5 (scientifically proven) methods of revising efficiently

Exams are a horrible inevitability of life. In this rapidly changing economy, you need to keep your skills sharp, Young Grasshoppers. Whether you’re at university or studying to improve your career prospects, revising takes a lifetime to master and just one hour to give up on.

But don’t give up, not just yet anyway. The weeks and months leading to up to a big exam can be challenging for you and everybody close to you. Now more than ever, young people are splintering under the pressure – arguably there’s more at stake due to the competitiveness of the job market currently.

The best thing you can do for yourself at this point is to shake off any proven bad habits in your revising method. Nobody wants their practices criticised but success comes with humility.

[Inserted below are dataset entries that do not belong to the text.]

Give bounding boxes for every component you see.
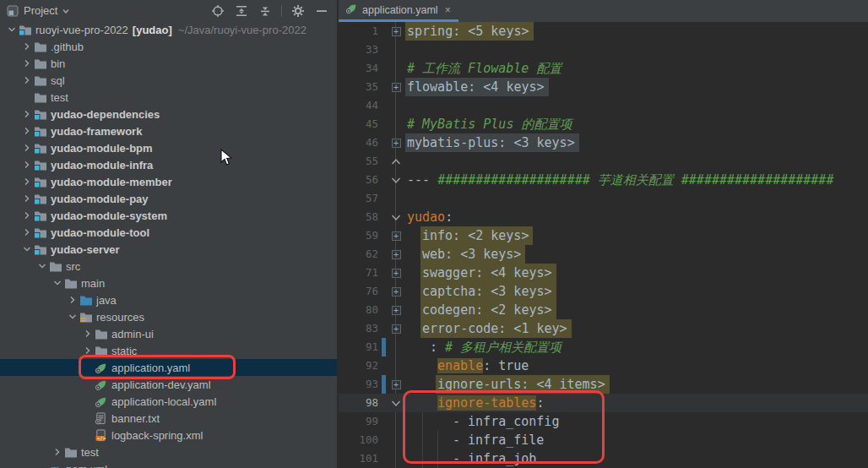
chevron-right-icon[interactable]	[20, 143, 34, 153]
fold-expand-marker[interactable]: +	[389, 301, 403, 319]
chevron-right-icon[interactable]	[20, 126, 34, 136]
locate-icon[interactable]	[211, 4, 225, 18]
fold-expand-icon[interactable]: +	[392, 27, 401, 36]
chevron-right-icon[interactable]	[20, 177, 34, 187]
fold-expand-marker[interactable]: +	[389, 319, 403, 338]
chevron-down-icon[interactable]	[35, 261, 49, 271]
editor-line-71[interactable]: 71+swagger: <4 keys>	[339, 264, 868, 282]
editor-line-101[interactable]: 101- infra_job	[339, 449, 868, 468]
code-editor[interactable]: 1+spring: <5 keys>3334# 工作流 Flowable 配置3…	[339, 22, 868, 468]
tree-item-yudao-server[interactable]: yudao-server	[0, 241, 337, 258]
expand-all-icon[interactable]	[235, 4, 248, 18]
editor-line-1[interactable]: 1+spring: <5 keys>	[339, 22, 868, 41]
editor-line-83[interactable]: 83+error-code: <1 key>	[339, 319, 868, 338]
chevron-right-icon[interactable]	[81, 346, 95, 356]
fold-expand-icon[interactable]: +	[392, 269, 401, 278]
tree-item-yudao-module-pay[interactable]: yudao-module-pay	[0, 190, 337, 207]
panel-title[interactable]: Project	[24, 4, 57, 17]
fold-expand-icon[interactable]: +	[392, 324, 401, 334]
editor-line-62[interactable]: 62+web: <3 keys>	[339, 245, 868, 264]
fold-expand-marker[interactable]: +	[389, 226, 403, 245]
fold-expand-icon[interactable]: +	[392, 139, 401, 148]
tree-item-pom.xml[interactable]: mpom.xml	[0, 460, 337, 468]
tree-item-application.yaml[interactable]: application.yaml	[0, 359, 337, 376]
fold-expand-marker[interactable]: +	[389, 78, 403, 96]
editor-line-57[interactable]: 57	[339, 189, 868, 208]
tree-item-resources[interactable]: resources	[0, 308, 337, 325]
fold-expand-icon[interactable]: +	[392, 250, 401, 259]
editor-line-35[interactable]: 35+flowable: <4 keys>	[339, 78, 868, 96]
fold-open-marker[interactable]	[389, 208, 403, 226]
tree-item-ruoyi-vue-pro-2022[interactable]: ruoyi-vue-pro-2022[yudao]~/Java/ruoyi-vu…	[0, 21, 337, 38]
editor-line-93[interactable]: 93+ignore-urls: <4 items>	[339, 375, 868, 394]
chevron-right-icon[interactable]	[20, 41, 34, 52]
fold-open-marker[interactable]	[389, 171, 403, 189]
chevron-right-icon[interactable]	[20, 227, 34, 237]
fold-expand-marker[interactable]: +	[389, 22, 403, 41]
fold-expand-marker[interactable]: +	[389, 264, 403, 282]
editor-line-45[interactable]: 45# MyBatis Plus 的配置项	[339, 115, 868, 133]
tree-item-application-dev.yaml[interactable]: application-dev.yaml	[0, 376, 337, 393]
fold-expand-marker[interactable]: +	[389, 282, 403, 301]
editor-line-80[interactable]: 80+codegen: <2 keys>	[339, 301, 868, 319]
collapse-all-icon[interactable]	[258, 4, 272, 18]
fold-open-marker[interactable]	[389, 394, 403, 412]
fold-expand-icon[interactable]: +	[392, 306, 401, 315]
editor-line-91[interactable]: 91: # 多租户相关配置项	[339, 338, 868, 356]
fold-expand-icon[interactable]: +	[392, 83, 401, 92]
tree-item-admin-ui[interactable]: admin-ui	[0, 325, 337, 342]
editor-line-59[interactable]: 59+info: <2 keys>	[339, 226, 868, 245]
fold-expand-marker[interactable]: +	[389, 375, 403, 394]
settings-icon[interactable]	[291, 4, 305, 18]
close-tab-icon[interactable]: ×	[445, 4, 451, 16]
editor-line-76[interactable]: 76+captcha: <3 keys>	[339, 282, 868, 301]
chevron-down-icon[interactable]	[20, 244, 34, 254]
tree-item-yudao-module-infra[interactable]: yudao-module-infra	[0, 156, 337, 173]
tree-item-yudao-module-member[interactable]: yudao-module-member	[0, 173, 337, 190]
tree-item-yudao-module-system[interactable]: yudao-module-system	[0, 207, 337, 224]
tree-item-main[interactable]: main	[0, 275, 337, 291]
editor-line-55[interactable]: 55	[339, 152, 868, 171]
chevron-down-icon[interactable]	[66, 312, 79, 322]
tree-item-logback-spring.xml[interactable]: </>logback-spring.xml	[0, 427, 337, 444]
fold-expand-icon[interactable]: +	[392, 231, 401, 241]
tree-item-application-local.yaml[interactable]: application-local.yaml	[0, 393, 337, 410]
editor-line-58[interactable]: 58yudao:	[339, 208, 868, 226]
fold-end-marker[interactable]	[389, 152, 403, 171]
editor-line-46[interactable]: 46+mybatis-plus: <3 keys>	[339, 133, 868, 152]
fold-expand-icon[interactable]: +	[392, 287, 401, 297]
tree-item-test[interactable]: test	[0, 89, 337, 106]
editor-line-56[interactable]: 56--- #################### 芋道相关配置 ######…	[339, 171, 868, 189]
chevron-right-icon[interactable]	[51, 447, 64, 457]
editor-line-33[interactable]: 33	[339, 41, 868, 59]
chevron-right-icon[interactable]	[20, 75, 34, 85]
editor-line-98[interactable]: 98ignore-tables:	[339, 394, 868, 412]
chevron-down-icon[interactable]	[51, 278, 64, 288]
tree-item-java[interactable]: java	[0, 291, 337, 308]
tree-item-yudao-module-tool[interactable]: yudao-module-tool	[0, 224, 337, 241]
panel-title-dropdown-icon[interactable]	[62, 7, 70, 15]
chevron-right-icon[interactable]	[20, 58, 34, 68]
fold-expand-icon[interactable]: +	[392, 380, 401, 389]
editor-line-92[interactable]: 92enable: true	[339, 356, 868, 375]
tree-item-yudao-framework[interactable]: yudao-framework	[0, 122, 337, 139]
tree-item-sql[interactable]: sql	[0, 72, 337, 89]
editor-line-100[interactable]: 100- infra_file	[339, 431, 868, 449]
chevron-right-icon[interactable]	[20, 160, 34, 170]
chevron-right-icon[interactable]	[20, 193, 34, 204]
tree-item-banner.txt[interactable]: banner.txt	[0, 410, 337, 427]
tree-item-src[interactable]: src	[0, 258, 337, 275]
tree-item-yudao-dependencies[interactable]: yudao-dependencies	[0, 106, 337, 122]
editor-line-44[interactable]: 44	[339, 96, 868, 115]
chevron-right-icon[interactable]	[20, 210, 34, 220]
tree-item-static[interactable]: static	[0, 342, 337, 359]
tree-item-test[interactable]: test	[0, 444, 337, 460]
chevron-right-icon[interactable]	[66, 295, 79, 305]
chevron-right-icon[interactable]	[81, 329, 95, 339]
fold-expand-marker[interactable]: +	[389, 245, 403, 264]
chevron-down-icon[interactable]	[5, 24, 19, 35]
tree-item-bin[interactable]: bin	[0, 55, 337, 72]
chevron-right-icon[interactable]	[20, 109, 34, 119]
editor-line-99[interactable]: 99- infra_config	[339, 412, 868, 431]
tab-application-yaml[interactable]: application.yaml ×	[339, 0, 458, 22]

Here are five scientifically proven methods of revising efficiently.

1. Spread it out

The method known as “spacing” helps you absorb information at a faster rate than cramming. The time in between sessions gives you time to forget and then re-learn the material. Here’s a quote from a super-scientific teaching report that labels “spacing” as: “one of the most robust across the entire history of experimental research on learning and memory”

2. Test yourself

Testing yourself only works if you’re honest. Looking at the answer when you can’t remember it and saying “I knew that”, doesn’t constitute knowing it. It’s difficult and confidence-knocking but identifying your knowledge gaps is the most effective way of recalling information.

3. Teach someone

The Protegé Effect” requires you to not only learn the material but structure it in your mind cohesively enough to explain it to someone with the foundational knowledge that you have.

4. Ditch the highlighters

Despite being the representative object for revising, highlighters don’t actually aid the revision process. People learn and real information based on connections to other informations. All highlighters do is turn certain words a different colour and create the illusion of hard work.

5. Avoid the music

“Students who study in a quiet environment can recall more than those who revise listening to music”. This doesn’t affect extroverts as much due to their ability to control their attention. Not to say it doesn’t hinder them, just less so.